• EXERCISE PROMPT: Search the material for the string "camionista", then return every line where it is found.

• DATA SHOWN:
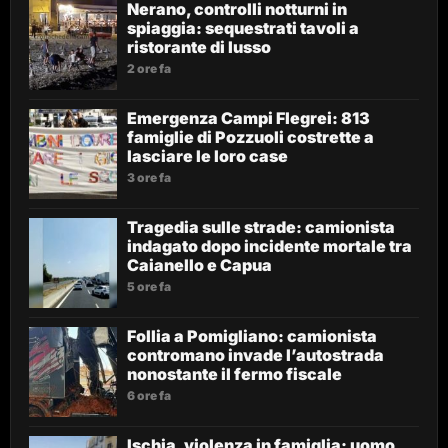
Nerano, controlli notturni in
spiaggia: sequestrati tavoli a
ristorante di lusso
2 ore fa
Emergenza Campi Flegrei: 813
famiglie di Pozzuoli costrette a
lasciare le loro case
3 ore fa
Tragedia sulle strade: camionista
indagato dopo incidente mortale tra
Caianello e Capua
5 ore fa
Follia a Pomigliano: camionista
contromano invade l’autostrada
nonostante il fermo fiscale
6 ore fa
Ischia, violenza in famiglia: uomo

• COMPLETED TASK:
Tragedia sulle strade: camionista
Follia a Pomigliano: camionista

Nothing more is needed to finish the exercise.